Using the listing that follows, filter out every line lacking the string "tous" and return the rest.
*** EXERCISE DATA ***
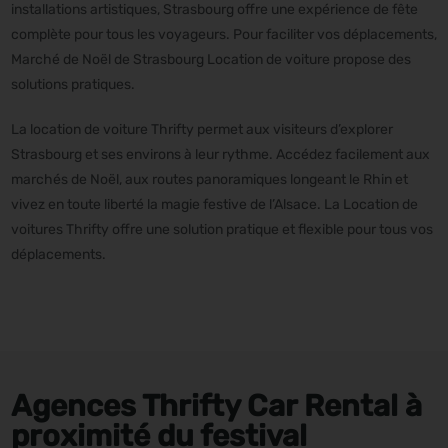
installations artistiques, Strasbourg offre une expérience de fête
complète pour tous les voyageurs. Pour faciliter vos déplacements,
Marché de Noël de Strasbourg Location de voiture propose des
solutions pratiques.
La location de voiture Thrifty permet aux visiteurs d’explorer
Strasbourg et ses environs à leur rythme. Accédez facilement aux
marchés de Noël, aux routes panoramiques longeant le Rhin et
vivez en toute liberté la magie festive de l’Alsace. La Location de
voitures Thrifty offre une solution pratique et flexible pour tous vos
déplacements.
Agences Thrifty Car Rental à
proximité du festival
*** End of EXERCISE DATA ***
YOUR RESPONSE:
complète pour tous les voyageurs. Pour faciliter vos déplacements,
voitures Thrifty offre une solution pratique et flexible pour tous vos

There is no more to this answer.